This case study illustrates how AI-driven aviation document processing replaced manual data entry in time-critical ground operations workflows.
Challenge
A major international airline relied on screenshots of cargo manifest tables during ground operations.
Critical data - flight IDs, ULD positions, weight, and handling details had to be manually re-entered into operational systems, slowing turnaround and increasing the risk of errors during peak periods.

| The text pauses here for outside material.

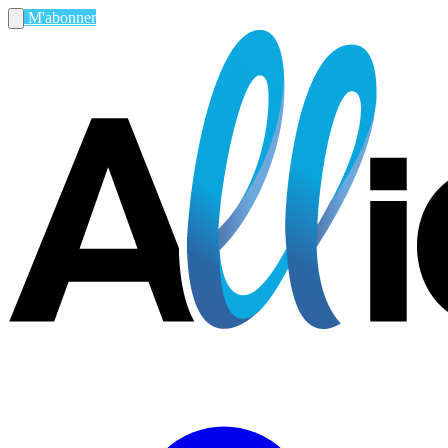
M'abonner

The airline needed a fast way to convert operational screenshots into structured, system-ready data without replacing existing ground operations tools.
Solution
DataArt developed an AI-powered Proof of Concept to extract structured data directly from cargo manifest screenshots used by ground operations teams. The PoC was delivered in under 40 hours and designed around real operational inputs that are not ideal for data sources.
How It Works
- Input: Cargo manifest screenshots (PNG/JPG) captured from operational systems
- Processing:
- Aviation-specific extraction schema
- AI models trained to recognize table layouts and operational fields
- Output:
- Editable, structured tables
- Export as JSON or CSV for downstream system integration
Technologies Used
- Python, FastAPI, Pydantic
- AWS Bedrock (Claude, Amazon Nova)
- React, TypeScript, Tailwind
- OpenAPI, JSON/CSV
- Docker, PostgreSQL, JWT
Scaling from PoC to Production
The PoC was designed as a foundation for production deployment, enabling:
- Expansion to additional document types and operational workflows
- Integration with airline, airport, and MRO systems
- Enterprise-grade security, governance, and scalability
- A broader document intelligence strategy across aviation operations
Outcome
The airline moved from isolated automation to a scalable, AI-driven document processing capability aligned with real operational needs.